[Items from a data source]
= = = = = = =

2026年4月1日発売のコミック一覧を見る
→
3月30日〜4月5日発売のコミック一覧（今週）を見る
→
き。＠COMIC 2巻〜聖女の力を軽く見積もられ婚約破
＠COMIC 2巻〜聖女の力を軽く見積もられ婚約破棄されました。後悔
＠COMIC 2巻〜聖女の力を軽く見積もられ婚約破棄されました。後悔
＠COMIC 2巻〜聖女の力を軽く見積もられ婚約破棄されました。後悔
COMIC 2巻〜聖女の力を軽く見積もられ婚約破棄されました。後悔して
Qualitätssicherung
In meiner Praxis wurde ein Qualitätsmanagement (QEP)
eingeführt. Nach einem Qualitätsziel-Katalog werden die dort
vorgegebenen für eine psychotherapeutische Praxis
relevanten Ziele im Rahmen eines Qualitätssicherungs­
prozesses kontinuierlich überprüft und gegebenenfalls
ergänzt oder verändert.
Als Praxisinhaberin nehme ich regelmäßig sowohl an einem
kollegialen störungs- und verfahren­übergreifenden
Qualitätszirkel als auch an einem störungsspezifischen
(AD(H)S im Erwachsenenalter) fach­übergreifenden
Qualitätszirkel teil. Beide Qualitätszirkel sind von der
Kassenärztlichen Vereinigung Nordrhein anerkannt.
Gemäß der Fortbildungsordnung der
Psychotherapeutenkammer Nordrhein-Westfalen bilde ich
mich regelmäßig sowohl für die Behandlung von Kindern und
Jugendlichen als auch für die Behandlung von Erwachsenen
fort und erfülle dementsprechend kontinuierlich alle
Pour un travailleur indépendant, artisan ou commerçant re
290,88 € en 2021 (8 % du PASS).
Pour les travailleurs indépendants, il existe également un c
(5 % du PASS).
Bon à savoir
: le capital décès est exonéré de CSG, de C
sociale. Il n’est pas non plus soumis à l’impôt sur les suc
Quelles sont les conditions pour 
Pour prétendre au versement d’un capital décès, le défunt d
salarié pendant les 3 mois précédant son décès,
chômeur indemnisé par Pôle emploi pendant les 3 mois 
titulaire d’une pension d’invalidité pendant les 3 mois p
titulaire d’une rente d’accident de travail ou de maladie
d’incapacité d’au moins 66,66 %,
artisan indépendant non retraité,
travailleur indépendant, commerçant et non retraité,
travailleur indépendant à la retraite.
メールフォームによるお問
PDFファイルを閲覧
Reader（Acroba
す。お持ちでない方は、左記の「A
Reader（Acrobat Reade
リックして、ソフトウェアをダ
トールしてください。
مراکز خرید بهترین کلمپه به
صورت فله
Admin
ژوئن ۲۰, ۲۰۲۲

= = = = = = =

* **What to do**
Would you copy out exactly the lines from the one holding "vorgegebenen für eine" through the end of the entries above, both ends included?

* **Result below**
vorgegebenen für eine psychotherapeutische Praxis
relevanten Ziele im Rahmen eines Qualitätssicherungs­
prozesses kontinuierlich überprüft und gegebenenfalls
ergänzt oder verändert.
Als Praxisinhaberin nehme ich regelmäßig sowohl an einem
kollegialen störungs- und verfahren­übergreifenden
Qualitätszirkel als auch an einem störungsspezifischen
(AD(H)S im Erwachsenenalter) fach­übergreifenden
Qualitätszirkel teil. Beide Qualitätszirkel sind von der
Kassenärztlichen Vereinigung Nordrhein anerkannt.
Gemäß der Fortbildungsordnung der
Psychotherapeutenkammer Nordrhein-Westfalen bilde ich
mich regelmäßig sowohl für die Behandlung von Kindern und
Jugendlichen als auch für die Behandlung von Erwachsenen
fort und erfülle dementsprechend kontinuierlich alle
Pour un travailleur indépendant, artisan ou commerçant re
290,88 € en 2021 (8 % du PASS).
Pour les travailleurs indépendants, il existe également un c
(5 % du PASS).
Bon à savoir
: le capital décès est exonéré de CSG, de C
sociale. Il n’est pas non plus soumis à l’impôt sur les suc
Quelles sont les conditions pour 
Pour prétendre au versement d’un capital décès, le défunt d
salarié pendant les 3 mois précédant son décès,
chômeur indemnisé par Pôle emploi pendant les 3 mois 
titulaire d’une pension d’invalidité pendant les 3 mois p
titulaire d’une rente d’accident de travail ou de maladie
d’incapacité d’au moins 66,66 %,
artisan indépendant non retraité,
travailleur indépendant, commerçant et non retraité,
travailleur indépendant à la retraite.
メールフォームによるお問
PDFファイルを閲覧
Reader（Acroba
す。お持ちでない方は、左記の「A
Reader（Acrobat Reade
リックして、ソフトウェアをダ
トールしてください。
مراکز خرید بهترین کلمپه به
صورت فله
Admin
ژوئن ۲۰, ۲۰۲۲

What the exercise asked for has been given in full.